RECORDED INFORMATION section start

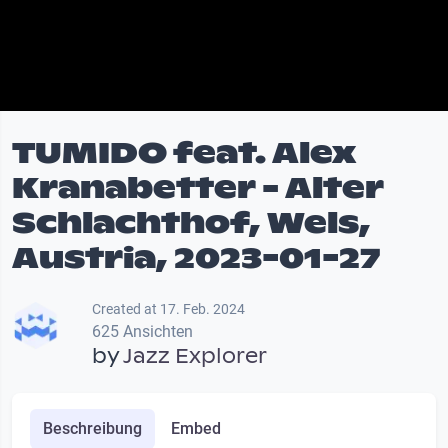
TUMIDO feat. Alex
Kranabetter - Alter
Schlachthof, Wels,
Austria, 2023-01-27
Created at 17. Feb. 2024
625 Ansichten
by
Jazz Explorer
Beschreibung
Embed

RECORDED INFORMATION section end

Copy, without any change, the run of lines from the one with "Created at 17. Feb. 2024" through the end of the entries above.

Created at 17. Feb. 2024
625 Ansichten
by
Jazz Explorer
Beschreibung
Embed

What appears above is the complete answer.